(Beginning of EXERCISE DATA)

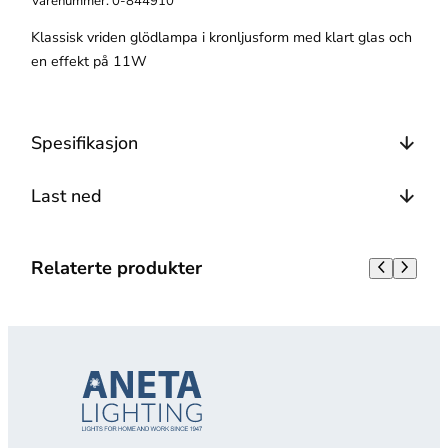
Varenummer:
0-844910
Klassisk vriden glödlampa i kronljusform med klart glas och
en effekt på 11W
Spesifikasjon
Last ned
Relaterte produkter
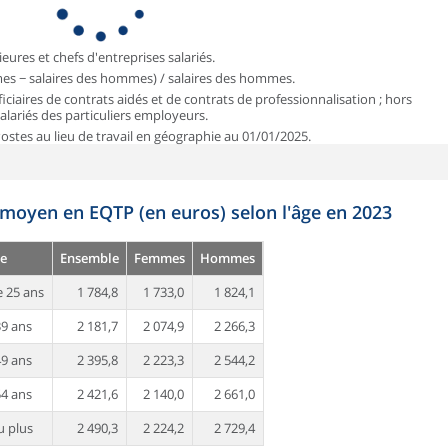
ieures et chefs d'entreprises salariés.
mmes − salaires des hommes) / salaires des hommes.
iciaires de contrats aidés et de contrats de professionnalisation ; hors
 salariés des particuliers employeurs.
 Postes au lieu de travail en géographie au 01/01/2025.
 moyen en EQTP (en euros) selon l'âge en 2023
e
Ensemble
Femmes
Hommes
 25 ans
1 784,8
1 733,0
1 824,1
39 ans
2 181,7
2 074,9
2 266,3
49 ans
2 395,8
2 223,3
2 544,2
54 ans
2 421,6
2 140,0
2 661,0
u plus
2 490,3
2 224,2
2 729,4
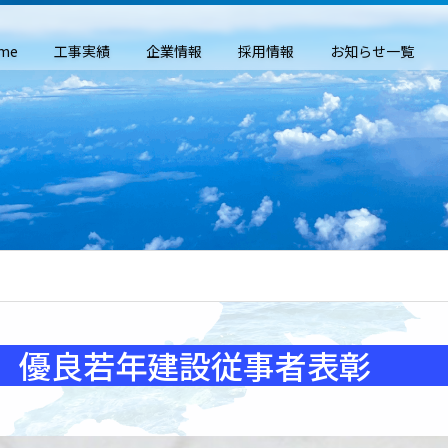
me
工事実績
企業情報
採用情報
お知らせ一覧
 優良若年建設従事者表彰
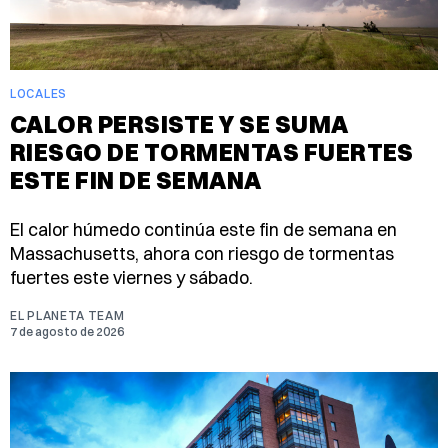
LOCALES
CALOR PERSISTE Y SE SUMA
RIESGO DE TORMENTAS FUERTES
ESTE FIN DE SEMANA
El calor húmedo continúa este fin de semana en
Massachusetts, ahora con riesgo de tormentas
fuertes este viernes y sábado.
EL PLANETA TEAM
7 de agosto de 2026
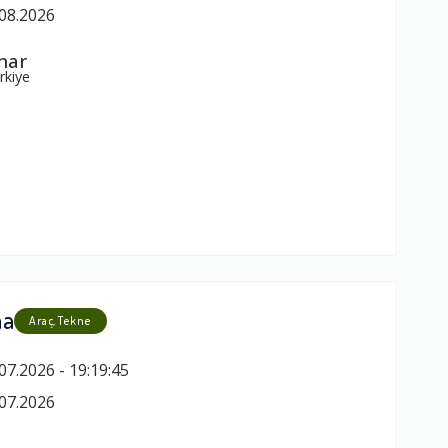
08.2026
nar
rkiye
ma
Araç, Tekne
07.2026 - 19:19:45
07.2026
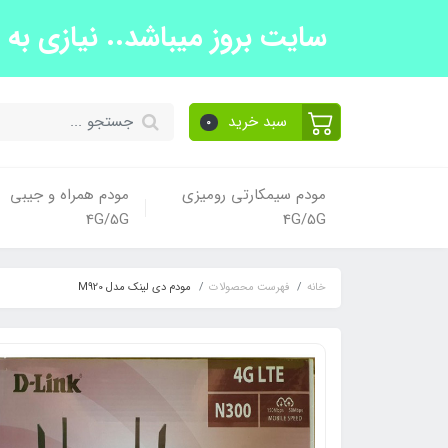
سایت بروز میباشد.. نیازی به تما
سبد خرید
0
مودم سیمکارتی رومیزی
مودم همراه و جیبی
4G/5G
4G/5G
خانه
فهرست محصولات
مودم دی لینک مدل M920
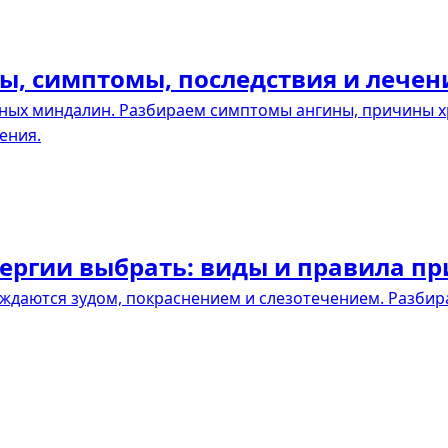
ны, симптомы, последствия и лечен
ных миндалин. Разбираем симптомы ангины, причины х
ения.
лергии выбрать: виды и правила п
ждаются зудом, покраснением и слезотечением. Разбира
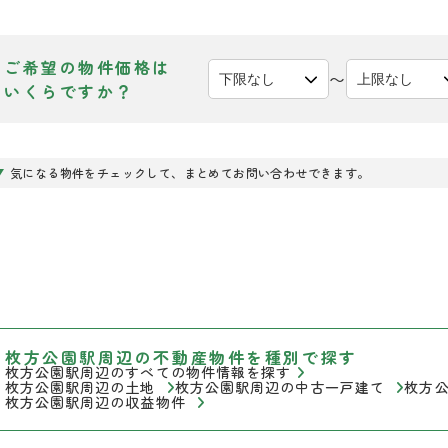
ご希望の物件価格は
〜
いくらですか？
気になる物件をチェックして、まとめてお問い合わせできます。
枚方公園駅周辺の不動産物件を種別で探す
枚方公園駅周辺のすべての物件情報を探す
枚方公園駅周辺の土地
枚方公園駅周辺の中古一戸建て
枚方
枚方公園駅周辺の収益物件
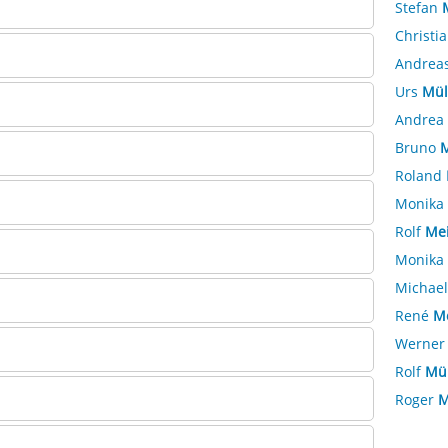
Stefan
Christi
Andrea
Urs
Mül
Andrea
Bruno
M
Roland
Monika
Rolf
Mei
Monika
Michae
René
M
Werne
Rolf
Mül
Roger
M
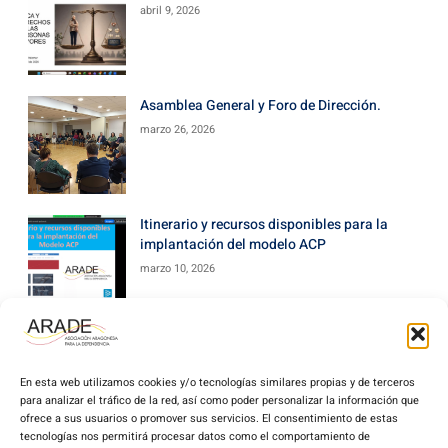
abril 9, 2026
Asamblea General y Foro de Dirección.
marzo 26, 2026
Itinerario y recursos disponibles para la
implantación del modelo ACP
marzo 10, 2026
En esta web utilizamos cookies y/o tecnologías similares propias y de terceros
para analizar el tráfico de la red, así como poder personalizar la información que
ofrece a sus usuarios o promover sus servicios. El consentimiento de estas
tecnologías nos permitirá procesar datos como el comportamiento de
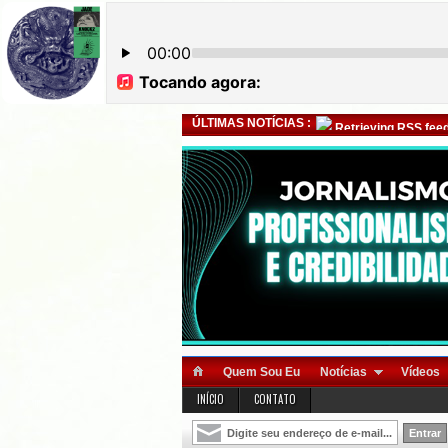
ÚLTIMAS NOTÍCIAS :
Retrieving RSS feed
Quem Sou Eu
Notícias
Vídeos
INÍCIO
CONTATO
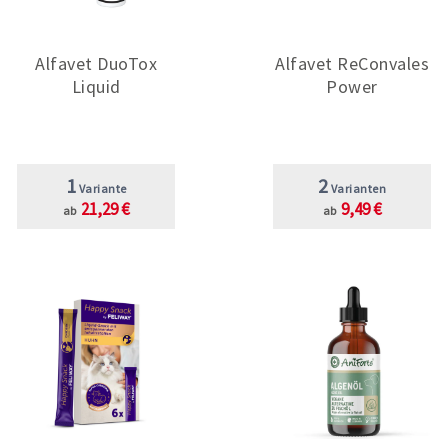
Alfavet DuoTox
Alfavet ReConvales
Liquid
Power
1
2
Variante
Varianten
21,29 €
9,49 €
ab
ab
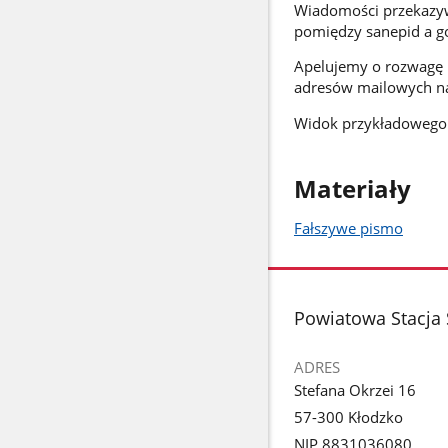
Wiadomości przekazyw
pomiędzy sanepid a go
Apelujemy o rozwagę 
adresów mailowych na
Widok przykładowego 
Materiały
Fałszywe pismo
stopka
Powiatowa Stacja 
ADRES
Stefana Okrzei 16
57-300 Kłodzko
NIP 8831036080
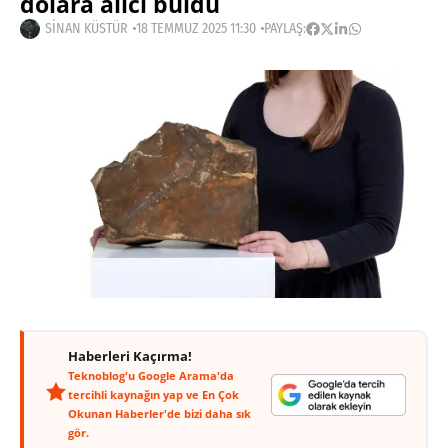
dolara alıcı buldu
SINAN KÜSTÜR
18 TEMMUZ 2025 11:30
PAYLAŞ:
Haberleri Kaçırma!
Teknoblog'u Google Arama'da
tercihli kaynağın yap ve En Çok
Okunan Haberler'de bizi daha sık
gör.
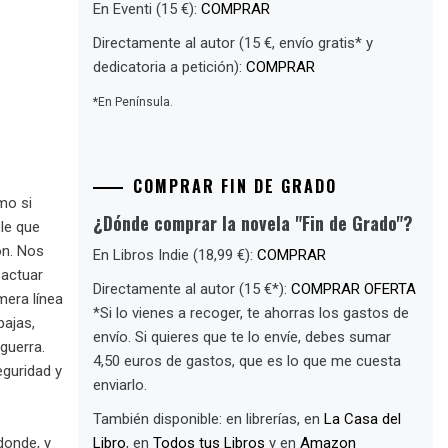
En Eventi (15 €):
COMPRAR
Directamente al autor (15 €, envío gratis* y
dedicatoria a petición):
COMPRAR
*En Península.
COMPRAR FIN DE GRADO
o si
¿Dónde comprar la novela "Fin de Grado"?
ble que
ón. Nos
En Libros Indie (18,99 €):
COMPRAR
 actuar
Directamente al autor (15 €*):
COMPRAR OFERTA
mera línea
*Si lo vienes a recoger, te ahorras los gastos de
ajas,
envío. Si quieres que te lo envíe, debes sumar
guerra.
4,50 euros de gastos, que es lo que me cuesta
eguridad y
enviarlo.
También disponible: en librerías, en
La Casa del
donde, y
Libro
, en
Todos tus Libros
y en
Amazon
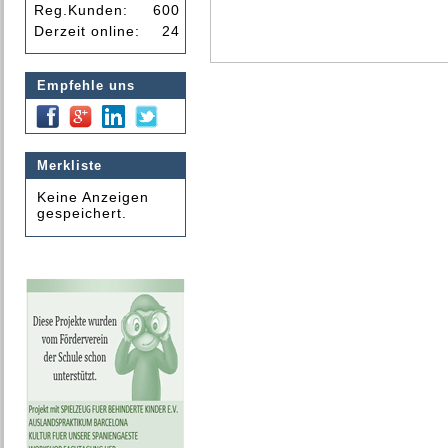
Reg.Kunden:
600
Derzeit online:
24
Empfehle uns
Merkliste
Keine Anzeigen
gespeichert.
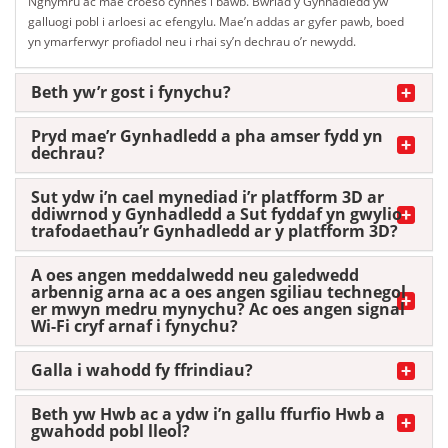
Nghymru ac mae croeso cynnes i bawb. Bwriad y Gynhadledd yw
galluogi pobl i arloesi ac efengylu. Mae’n addas ar gyfer pawb, boed
yn ymarferwyr profiadol neu i rhai sy’n dechrau o’r newydd.
Beth yw’r gost i fynychu?
Pryd mae’r Gynhadledd a pha amser fydd yn
dechrau?
Sut ydw i’n cael mynediad i’r platfform 3D ar
ddiwrnod y Gynhadledd a Sut fyddaf yn gwylio
trafodaethau’r Gynhadledd ar y platfform 3D?
A oes angen meddalwedd neu galedwedd
arbennig arna ac a oes angen sgiliau technegol
er mwyn medru mynychu? Ac oes angen signal
Wi-Fi cryf arnaf i fynychu?
Galla i wahodd fy ffrindiau?
Beth yw Hwb ac a ydw i’n gallu ffurfio Hwb a
gwahodd pobl lleol?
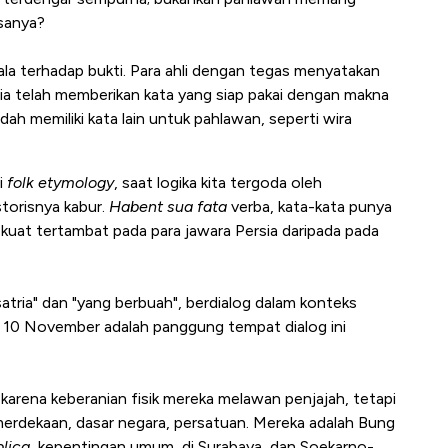
sanya?
pala terhadap bukti. Para ahli dengan tegas menyatakan
sia telah memberikan kata yang siap pakai dengan makna
ah memiliki kata lain untuk pahlawan, seperti wira
i
folk etymology
, saat logika kita tergoda oleh
storisnya kabur.
Habent sua fata
verba, kata-kata punya
ih kuat tertambat pada para jawara Persia daripada pada
satria" dan "yang berbuah", berdialog dalam konteks
p 10 November adalah panggung tempat dialog ini
 karena keberanian fisik mereka melawan penjajah, tetapi
emerdekaan, dasar negara, persatuan. Mereka adalah Bung
lica
, kepentingan umum, di Surabaya, dan Soekarno-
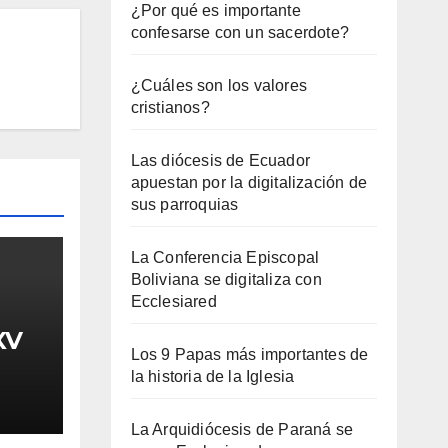
¿Por qué es importante
confesarse con un sacerdote?
¿Cuáles son los valores
cristianos?
Las diócesis de Ecuador
apuestan por la digitalización de
sus parroquias
La Conferencia Episcopal
Boliviana se digitaliza con
Ecclesiared
XV
Los 9 Papas más importantes de
la historia de la Iglesia
La Arquidiócesis de Paraná se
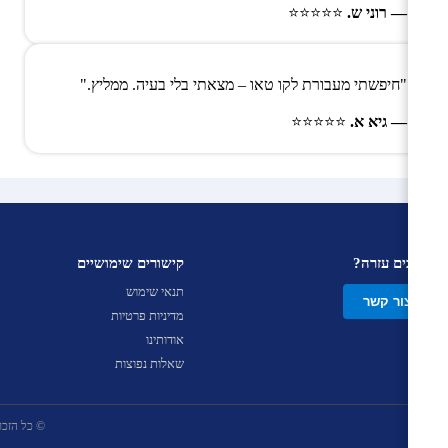
— רוני ש.
⭐⭐⭐⭐⭐
"חיפשתי מעבורת לקו טאו – מצאתי בלי בעיה. ממליץ."
— גיא א.
⭐⭐⭐⭐⭐
צריכים עזרה?
קישורים שימושיים
תנאי שימוש
צור קשר
מדיניות פרטיות
אודותינו
שאלות נפוצות
© כל הזכויות שמ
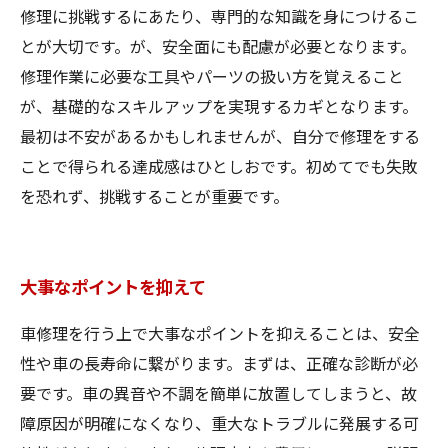
修理に挑戦するにあたり、専門的な知識を身につけるこ
とが大切です。が、安全面にも配慮が必要となります。
修理作業に必要な工具やパーツの扱い方を覚えること
が、基礎的なスキルアップを実現するカギとなります。
最初は不安があるかもしれませんが、自分で修理をする
ことで得られる達成感はひとしおです。初めてでも失敗
を恐れず、挑戦することが重要です。
大事なポイントを抑えて
車修理を行う上で大事なポイントを抑えることは、安全
性や車の長寿命に繋がります。まずは、正確な診断が必
要です。車の異音や不調を簡単に放置してしまうと、故
障原因が明確になくなり、重大なトラブルに発展する可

(End of EXERCISE DATA)

§ **REQUIRED ACTION**: Every line in the data above needs to be given again exactly, pictures aside.

§ **COMPLETED TASK**:
Varenummer:
0-844910
Klassisk vriden glödlampa i kronljusform med klart glas och
en effekt på 11W
Spesifikasjon
Last ned
Relaterte produkter
ieures et chefs d'entreprises salariés.
mmes − salaires des hommes) / salaires des hommes.
iciaires de contrats aidés et de contrats de professionnalisation ; hors
 salariés des particuliers employeurs.
 Postes au lieu de travail en géographie au 01/01/2025.
 moyen en EQTP (en euros) selon l'âge en 2023
e
Ensemble
Femmes
Hommes
 25 ans
1 784,8
1 733,0
1 824,1
39 ans
2 181,7
2 074,9
2 266,3
49 ans
2 395,8
2 223,3
2 544,2
54 ans
2 421,6
2 140,0
2 661,0
u plus
2 490,3
2 224,2
2 729,4
me
工事実績
企業情報
採用情報
お知らせ一覧
 優良若年建設従事者表彰
LOCALES
CALOR PERSISTE Y SE SUMA
RIESGO DE TORMENTAS FUERTES
ESTE FIN DE SEMANA
El calor húmedo continúa este fin de semana en
Massachusetts, ahora con riesgo de tormentas
fuertes este viernes y sábado.
EL PLANETA TEAM
7 de agosto de 2026
08.2026
nar
rkiye
ma
Araç, Tekne
07.2026 - 19:19:45
07.2026
سایت بروز میباشد.. نیازی به تما
سبد خرید
0
مودم سیمکارتی رومیزی
مودم همراه و جیبی
4G/5G
4G/5G
خانه
فهرست محصولات
مودم دی لینک مدل M920
ны, симптомы, последствия и лечен
ных миндалин. Разбираем симптомы ангины, причины х
ения.
лергии выбрать: виды и правила п
ждаются зудом, покраснением и слезотечением. Разбира
ご希望の物件価格は
〜
いくらですか？
気になる物件をチェックして、まとめてお問い合わせできます。
枚方公園駅周辺の不動産物件を種別で探す
枚方公園駅周辺のすべての物件情報を探す
枚方公園駅周辺の土地
枚方公園駅周辺の中古一戸建て
枚方
枚方公園駅周辺の収益物件
Stefan
Christi
Andrea
Urs
Mül
Andrea
Bruno
M
Roland
Monika
Rolf
Mei
Monika
Michae
René
M
Werne
Rolf
Mül
Roger
M
abril 9, 2026
Asamblea General y Foro de Dirección.
marzo 26, 2026
Itinerario y recursos disponibles para la
implantación del modelo ACP
marzo 10, 2026
En esta web utilizamos cookies y/o tecnologías similares propias y de terceros
para analizar el tráfico de la red, así como poder personalizar la información que
ofrece a sus usuarios o promover sus servicios. El consentimiento de estas
tecnologías nos permitirá procesar datos como el comportamiento de
ÚLTIMAS NOTÍCIAS :
Retrieving RSS feed
Quem Sou Eu
Notícias
Vídeos
INÍCIO
CONTATO
Alfavet DuoTox
Alfavet ReConvales
Liquid
Power
1
2
Variante
Varianten
21,29 €
9,49 €
ab
ab
Wiadomości przekazyw
pomiędzy sanepid a go
Apelujemy o rozwagę 
adresów mailowych na
Widok przykładowego 
Materiały
Fałszywe pismo
stopka
Powiatowa Stacja 
ADRES
Stefana Okrzei 16
57-300 Kłodzko
NIP 8831036080
dolara alıcı buldu
SINAN KÜSTÜR
18 TEMMUZ 2025 11:30
PAYLAŞ:
Haberleri Kaçırma!
Teknoblog'u Google Arama'da
tercihli kaynağın yap ve En Çok
Okunan Haberler'de bizi daha sık
gör.
En Eventi (15 €):
COMPRAR
Directamente al autor (15 €, envío gratis* y
dedicatoria a petición):
COMPRAR
*En Península.
COMPRAR FIN DE GRADO
o si
¿Dónde comprar la novela "Fin de Grado"?
ble que
ón. Nos
En Libros Indie (18,99 €):
COMPRAR
 actuar
Directamente al autor (15 €*):
COMPRAR OFERTA
mera línea
*Si lo vienes a recoger, te ahorras los gastos de
ajas,
envío. Si quieres que te lo envíe, debes sumar
guerra.
4,50 euros de gastos, que es lo que me cuesta
eguridad y
enviarlo.
También disponible: en librerías, en
La Casa del
donde, y
Libro
, en
Todos tus Libros
y en
Amazon
Reg.Kunden:
600
Derzeit online:
24
Empfehle uns
Merkliste
Keine Anzeigen
gespeichert.
Nghymru ac mae croeso cynnes i bawb. Bwriad y Gynhadledd yw
galluogi pobl i arloesi ac efengylu. Mae’n addas ar gyfer pawb, boed
yn ymarferwyr profiadol neu i rhai sy’n dechrau o’r newydd.
Beth yw’r gost i fynychu?
Pryd mae’r Gynhadledd a pha amser fydd yn
dechrau?
Sut ydw i’n cael mynediad i’r platfform 3D ar
ddiwrnod y Gynhadledd a Sut fyddaf yn gwylio
trafodaethau’r Gynhadledd ar y platfform 3D?
A oes angen meddalwedd neu galedwedd
arbennig arna ac a oes angen sgiliau technegol
er mwyn medru mynychu? Ac oes angen signal
Wi-Fi cryf arnaf i fynychu?
Galla i wahodd fy ffrindiau?
Beth yw Hwb ac a ydw i’n gallu ffurfio Hwb a
gwahodd pobl lleol?
sanya?
pala terhadap bukti. Para ahli dengan tegas menyatakan
sia telah memberikan kata yang siap pakai dengan makna
ah memiliki kata lain untuk pahlawan, seperti wira
i
folk etymology
, saat logika kita tergoda oleh
storisnya kabur.
Habent sua fata
verba, kata-kata punya
ih kuat tertambat pada para jawara Persia daripada pada
satria" dan "yang berbuah", berdialog dalam konteks
p 10 November adalah panggung tempat dialog ini
 karena keberanian fisik mereka melawan penjajah, tetapi
emerdekaan, dasar negara, persatuan. Mereka adalah Bung
lica
, kepentingan umum, di Surabaya, dan Soekarno-
¿Por qué es importante
confesarse con un sacerdote?
¿Cuáles son los valores
cristianos?
Las diócesis de Ecuador
apuestan por la digitalización de
sus parroquias
La Conferencia Episcopal
Boliviana se digitaliza con
Ecclesiared
XV
Los 9 Papas más importantes de
la historia de la Iglesia
La Arquidiócesis de Paraná se
— רוני ש.
⭐⭐⭐⭐⭐
"חיפשתי מעבורת לקו טאו – מצאתי בלי בעיה. ממליץ."
— גיא א.
⭐⭐⭐⭐⭐
צריכים עזרה?
קישורים שימושיים
תנאי שימוש
צור קשר
מדיניות פרטיות
אודותינו
שאלות נפוצות
© כל הזכויות שמ
修理に挑戦するにあたり、専門的な知識を身につけるこ
とが大切です。が、安全面にも配慮が必要となります。
修理作業に必要な工具やパーツの扱い方を覚えること
が、基礎的なスキルアップを実現するカギとなります。
最初は不安があるかもしれませんが、自分で修理をする
ことで得られる達成感はひとしおです。初めてでも失敗
を恐れず、挑戦することが重要です。
大事なポイントを抑えて
車修理を行う上で大事なポイントを抑えることは、安全
性や車の長寿命に繋がります。まずは、正確な診断が必
要です。車の異音や不調を簡単に放置してしまうと、故
障原因が明確になくなり、重大なトラブルに発展する可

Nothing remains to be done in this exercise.